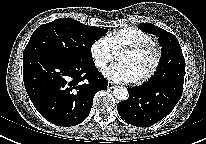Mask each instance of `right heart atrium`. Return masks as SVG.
Returning a JSON list of instances; mask_svg holds the SVG:
<instances>
[{
    "label": "right heart atrium",
    "instance_id": "obj_1",
    "mask_svg": "<svg viewBox=\"0 0 206 144\" xmlns=\"http://www.w3.org/2000/svg\"><path fill=\"white\" fill-rule=\"evenodd\" d=\"M90 56L94 65L103 70L114 59V52L111 49L106 37H101L92 42Z\"/></svg>",
    "mask_w": 206,
    "mask_h": 144
}]
</instances>
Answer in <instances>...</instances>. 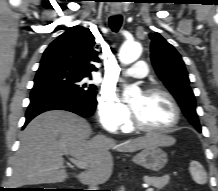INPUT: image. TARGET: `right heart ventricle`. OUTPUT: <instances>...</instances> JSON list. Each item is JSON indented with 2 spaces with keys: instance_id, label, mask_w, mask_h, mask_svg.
Instances as JSON below:
<instances>
[{
  "instance_id": "right-heart-ventricle-1",
  "label": "right heart ventricle",
  "mask_w": 218,
  "mask_h": 191,
  "mask_svg": "<svg viewBox=\"0 0 218 191\" xmlns=\"http://www.w3.org/2000/svg\"><path fill=\"white\" fill-rule=\"evenodd\" d=\"M130 129H131V126L128 123L123 127L124 131H129Z\"/></svg>"
}]
</instances>
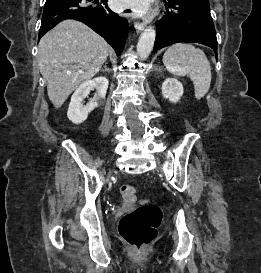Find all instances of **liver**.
<instances>
[{
    "instance_id": "liver-1",
    "label": "liver",
    "mask_w": 261,
    "mask_h": 273,
    "mask_svg": "<svg viewBox=\"0 0 261 273\" xmlns=\"http://www.w3.org/2000/svg\"><path fill=\"white\" fill-rule=\"evenodd\" d=\"M110 50L100 35L74 20L62 21L42 37L38 45L39 68L55 108L99 72Z\"/></svg>"
}]
</instances>
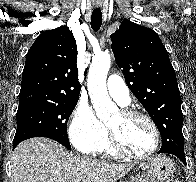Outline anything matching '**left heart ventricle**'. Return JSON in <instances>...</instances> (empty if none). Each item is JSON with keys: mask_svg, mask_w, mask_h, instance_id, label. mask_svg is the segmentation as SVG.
Returning a JSON list of instances; mask_svg holds the SVG:
<instances>
[{"mask_svg": "<svg viewBox=\"0 0 196 182\" xmlns=\"http://www.w3.org/2000/svg\"><path fill=\"white\" fill-rule=\"evenodd\" d=\"M107 125L116 133L122 145L132 153L144 154L154 144L152 128L142 118H127L118 112Z\"/></svg>", "mask_w": 196, "mask_h": 182, "instance_id": "left-heart-ventricle-1", "label": "left heart ventricle"}]
</instances>
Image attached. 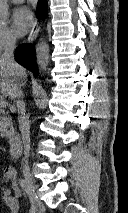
###
# ABOUT THIS TASK:
Transcription of the lines from the one with "Outline anything matching" through the end of the entries is required, exact and with no pictures.

# SOLUTION:
Outline anything matching '**left heart ventricle**'. Return JSON in <instances>...</instances> (empty if none). Each item is JSON with keys: mask_svg, mask_w, mask_h, instance_id, label. mask_svg is the segmentation as SVG.
Returning a JSON list of instances; mask_svg holds the SVG:
<instances>
[{"mask_svg": "<svg viewBox=\"0 0 196 182\" xmlns=\"http://www.w3.org/2000/svg\"><path fill=\"white\" fill-rule=\"evenodd\" d=\"M107 125L116 133L122 145L132 153L144 154L154 144L152 128L142 118H127L118 112Z\"/></svg>", "mask_w": 196, "mask_h": 182, "instance_id": "left-heart-ventricle-1", "label": "left heart ventricle"}]
</instances>
Image attached. 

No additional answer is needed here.